**Task directions**. Give every line of the material back exactly, images removed.

**Supplied material**.
◇ ◇ ◇
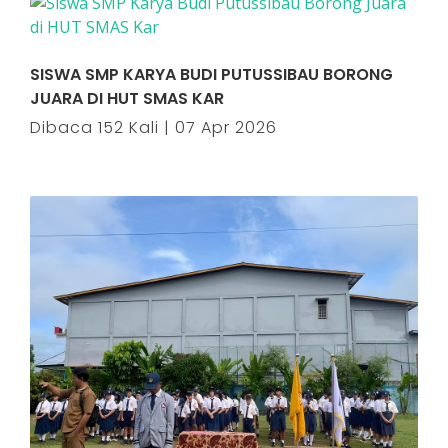
SISWA SMP KARYA BUDI PUTUSSIBAU BORONG
JUARA DI HUT SMAS KAR
Dibaca 152 Kali | 07 Apr 2026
◇ ◇ ◇
**Solution below**.
SISWA SMP KARYA BUDI PUTUSSIBAU BORONG
JUARA DI HUT SMAS KAR
Dibaca 152 Kali | 07 Apr 2026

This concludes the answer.